→ **Exercise aim**: For this exercise, retype every record below exactly and keep the pictures out.

───── Provided information

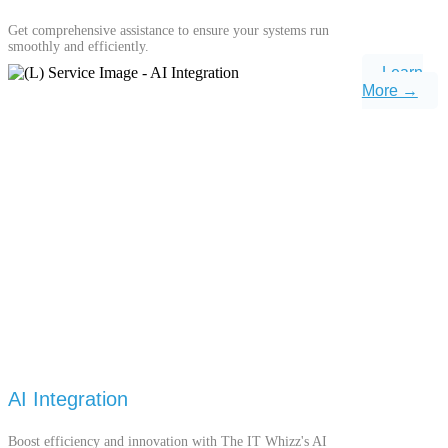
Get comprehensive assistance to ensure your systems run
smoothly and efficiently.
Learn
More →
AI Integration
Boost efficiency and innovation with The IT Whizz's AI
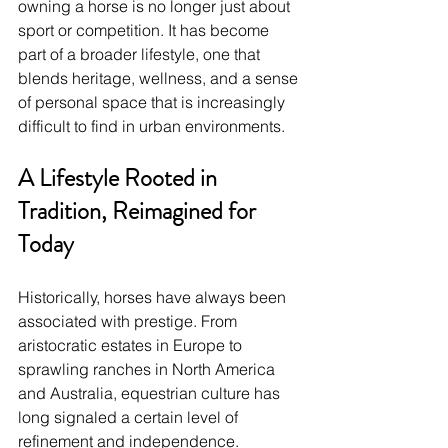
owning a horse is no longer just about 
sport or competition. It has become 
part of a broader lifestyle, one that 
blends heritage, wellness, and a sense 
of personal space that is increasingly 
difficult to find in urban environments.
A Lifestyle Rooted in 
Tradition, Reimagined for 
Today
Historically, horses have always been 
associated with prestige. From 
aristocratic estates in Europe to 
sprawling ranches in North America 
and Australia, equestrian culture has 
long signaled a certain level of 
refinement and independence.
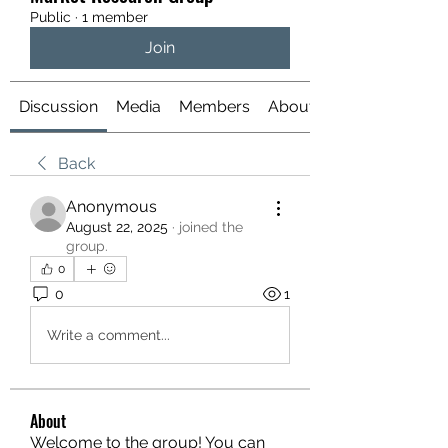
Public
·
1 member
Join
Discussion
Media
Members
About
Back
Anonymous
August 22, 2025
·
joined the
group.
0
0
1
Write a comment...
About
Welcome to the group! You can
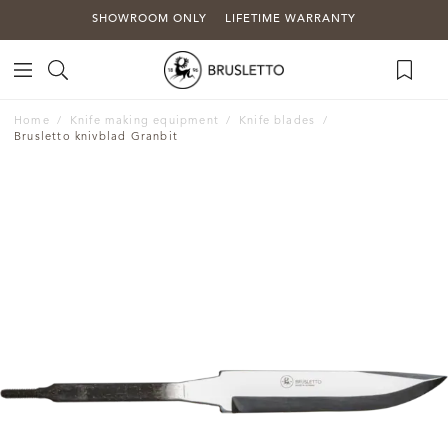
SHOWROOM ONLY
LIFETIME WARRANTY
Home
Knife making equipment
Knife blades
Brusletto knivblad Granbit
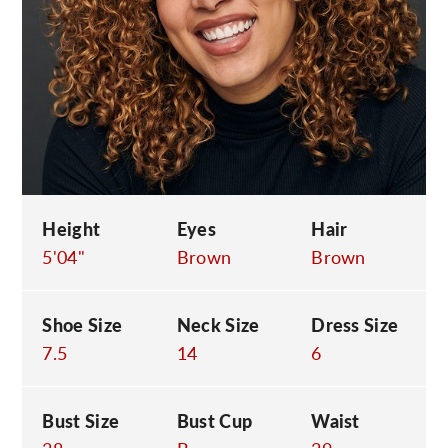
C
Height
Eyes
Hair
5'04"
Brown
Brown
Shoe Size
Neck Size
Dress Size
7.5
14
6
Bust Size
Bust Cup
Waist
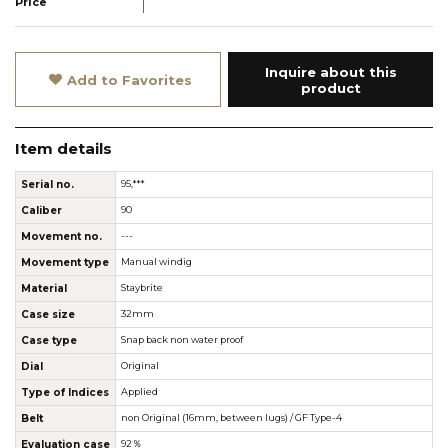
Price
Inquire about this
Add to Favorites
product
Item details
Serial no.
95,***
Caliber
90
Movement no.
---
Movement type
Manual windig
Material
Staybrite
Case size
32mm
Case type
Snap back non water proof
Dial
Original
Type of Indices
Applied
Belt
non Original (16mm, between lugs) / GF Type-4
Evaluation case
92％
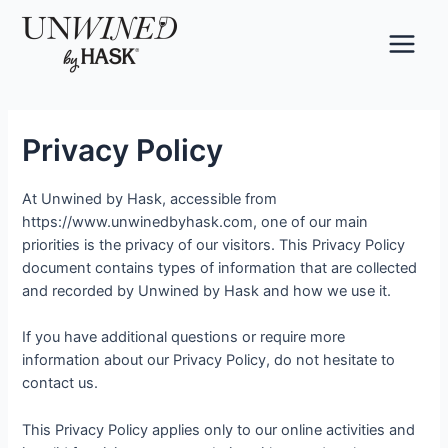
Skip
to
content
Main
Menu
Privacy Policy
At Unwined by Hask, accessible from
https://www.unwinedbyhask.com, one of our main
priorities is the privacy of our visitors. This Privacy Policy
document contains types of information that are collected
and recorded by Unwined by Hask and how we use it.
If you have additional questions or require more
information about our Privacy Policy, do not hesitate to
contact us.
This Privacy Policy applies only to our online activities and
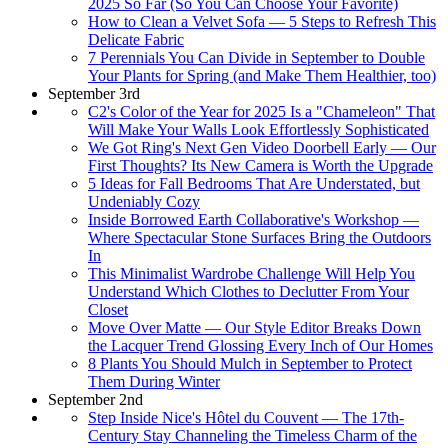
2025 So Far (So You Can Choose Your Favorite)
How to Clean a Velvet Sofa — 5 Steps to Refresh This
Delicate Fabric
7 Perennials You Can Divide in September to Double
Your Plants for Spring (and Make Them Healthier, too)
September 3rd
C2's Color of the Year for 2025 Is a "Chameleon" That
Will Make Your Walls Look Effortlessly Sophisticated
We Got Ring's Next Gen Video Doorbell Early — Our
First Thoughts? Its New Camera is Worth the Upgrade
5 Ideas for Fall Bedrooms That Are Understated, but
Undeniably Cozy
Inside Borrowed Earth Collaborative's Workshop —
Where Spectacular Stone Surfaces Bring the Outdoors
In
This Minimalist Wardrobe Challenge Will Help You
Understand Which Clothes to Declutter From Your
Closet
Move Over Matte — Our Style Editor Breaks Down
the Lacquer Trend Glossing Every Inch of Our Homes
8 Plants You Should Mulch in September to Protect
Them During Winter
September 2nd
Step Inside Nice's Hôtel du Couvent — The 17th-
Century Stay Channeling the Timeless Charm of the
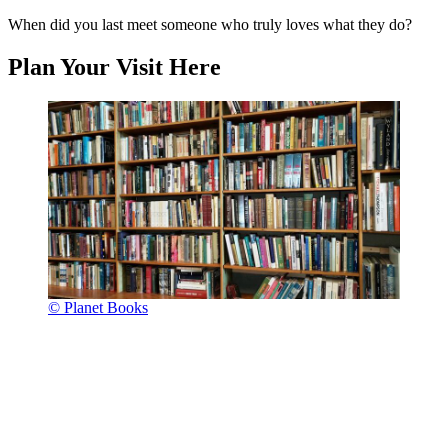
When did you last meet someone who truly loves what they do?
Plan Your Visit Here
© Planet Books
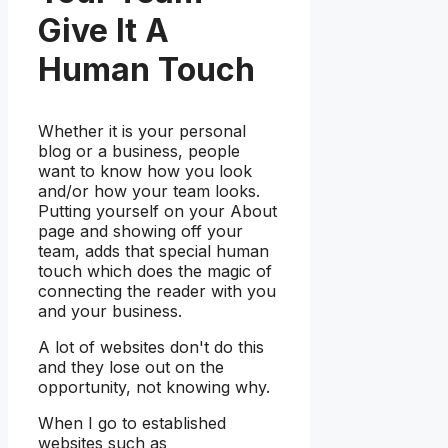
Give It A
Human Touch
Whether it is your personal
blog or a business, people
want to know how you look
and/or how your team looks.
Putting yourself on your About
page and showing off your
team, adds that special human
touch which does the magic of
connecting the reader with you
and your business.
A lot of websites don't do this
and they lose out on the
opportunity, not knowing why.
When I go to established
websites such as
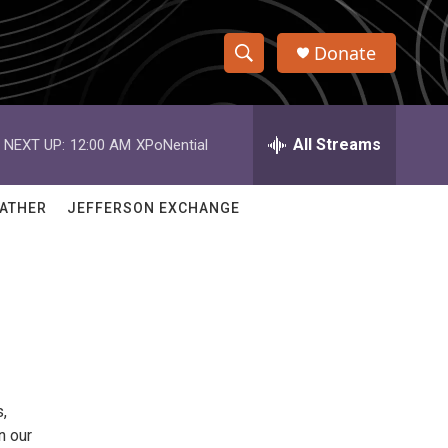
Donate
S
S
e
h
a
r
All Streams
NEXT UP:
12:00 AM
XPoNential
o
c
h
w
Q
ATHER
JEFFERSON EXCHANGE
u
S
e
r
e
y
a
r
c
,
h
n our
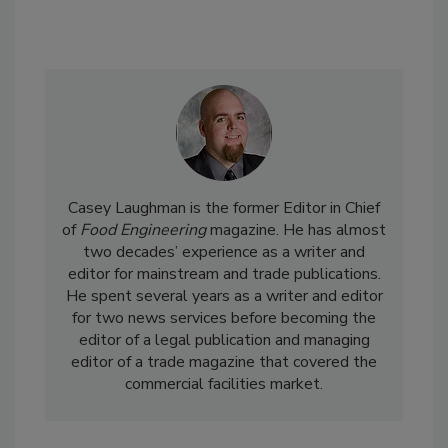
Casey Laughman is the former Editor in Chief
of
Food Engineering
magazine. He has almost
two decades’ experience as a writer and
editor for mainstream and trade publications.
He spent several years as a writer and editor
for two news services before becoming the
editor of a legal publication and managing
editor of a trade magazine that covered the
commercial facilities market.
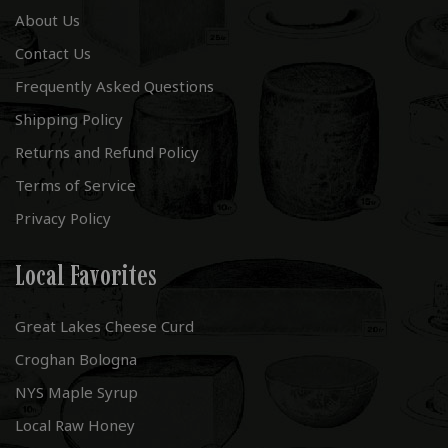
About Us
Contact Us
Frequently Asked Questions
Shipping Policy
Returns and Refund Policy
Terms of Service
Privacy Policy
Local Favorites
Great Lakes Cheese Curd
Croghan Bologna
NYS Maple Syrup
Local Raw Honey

──────────

→ **Response area**:
Get comprehensive assistance to ensure your systems run
smoothly and efficiently.
Learn
More →
AI Integration
Boost efficiency and innovation with The IT Whizz's AI
owning a horse is no longer just about 
sport or competition. It has become 
part of a broader lifestyle, one that 
blends heritage, wellness, and a sense 
of personal space that is increasingly 
difficult to find in urban environments.
A Lifestyle Rooted in 
Tradition, Reimagined for 
Today
Historically, horses have always been 
associated with prestige. From 
aristocratic estates in Europe to 
sprawling ranches in North America 
and Australia, equestrian culture has 
long signaled a certain level of 
refinement and independence.
Public
·
1 member
Join
Discussion
Media
Members
About
Back
Anonymous
August 22, 2025
·
joined the
group.
0
0
1
Write a comment...
About
Welcome to the group! You can
SHOWROOM ONLY
LIFETIME WARRANTY
Home
Knife making equipment
Knife blades
Brusletto knivblad Granbit
C
Height
Eyes
Hair
5'04"
Brown
Brown
Shoe Size
Neck Size
Dress Size
7.5
14
6
Bust Size
Bust Cup
Waist
Price
Inquire about this
Add to Favorites
product
Item details
Serial no.
95,***
Caliber
90
Movement no.
---
Movement type
Manual windig
Material
Staybrite
Case size
32mm
Case type
Snap back non water proof
Dial
Original
Type of Indices
Applied
Belt
non Original (16mm, between lugs) / GF Type-4
Evaluation case
92％
Skip
to
content
Main
Menu
Privacy Policy
At Unwined by Hask, accessible from
https://www.unwinedbyhask.com, one of our main
priorities is the privacy of our visitors. This Privacy Policy
document contains types of information that are collected
and recorded by Unwined by Hask and how we use it.
If you have additional questions or require more
information about our Privacy Policy, do not hesitate to
contact us.
This Privacy Policy applies only to our online activities and
2025 So Far (So You Can Choose Your Favorite)
How to Clean a Velvet Sofa — 5 Steps to Refresh This
Delicate Fabric
7 Perennials You Can Divide in September to Double
Your Plants for Spring (and Make Them Healthier, too)
September 3rd
C2's Color of the Year for 2025 Is a "Chameleon" That
Will Make Your Walls Look Effortlessly Sophisticated
We Got Ring's Next Gen Video Doorbell Early — Our
First Thoughts? Its New Camera is Worth the Upgrade
5 Ideas for Fall Bedrooms That Are Understated, but
Undeniably Cozy
Inside Borrowed Earth Collaborative's Workshop —
Where Spectacular Stone Surfaces Bring the Outdoors
In
This Minimalist Wardrobe Challenge Will Help You
Understand Which Clothes to Declutter From Your
Closet
Move Over Matte — Our Style Editor Breaks Down
the Lacquer Trend Glossing Every Inch of Our Homes
8 Plants You Should Mulch in September to Protect
Them During Winter
September 2nd
Step Inside Nice's Hôtel du Couvent — The 17th-
Century Stay Channeling the Timeless Charm of the
When did you last meet someone who truly loves what they do?
Plan Your Visit Here
© Planet Books
Give It A
Human Touch
Whether it is your personal
blog or a business, people
want to know how you look
and/or how your team looks.
Putting yourself on your About
page and showing off your
team, adds that special human
touch which does the magic of
connecting the reader with you
and your business.
A lot of websites don't do this
and they lose out on the
opportunity, not knowing why.
When I go to established
websites such as
Donate
S
S
e
h
a
r
All Streams
NEXT UP:
12:00 AM
XPoNential
o
c
h
w
Q
ATHER
JEFFERSON EXCHANGE
u
S
e
r
e
y
a
r
c
,
h
n our
Casey Laughman is the former Editor in Chief
of
Food Engineering
magazine. He has almost
two decades’ experience as a writer and
editor for mainstream and trade publications.
He spent several years as a writer and editor
for two news services before becoming the
editor of a legal publication and managing
editor of a trade magazine that covered the
commercial facilities market.
About Us
Contact Us
Frequently Asked Questions
Shipping Policy
Returns and Refund Policy
Terms of Service
Privacy Policy
Local Favorites
Great Lakes Cheese Curd
Croghan Bologna
NYS Maple Syrup
Local Raw Honey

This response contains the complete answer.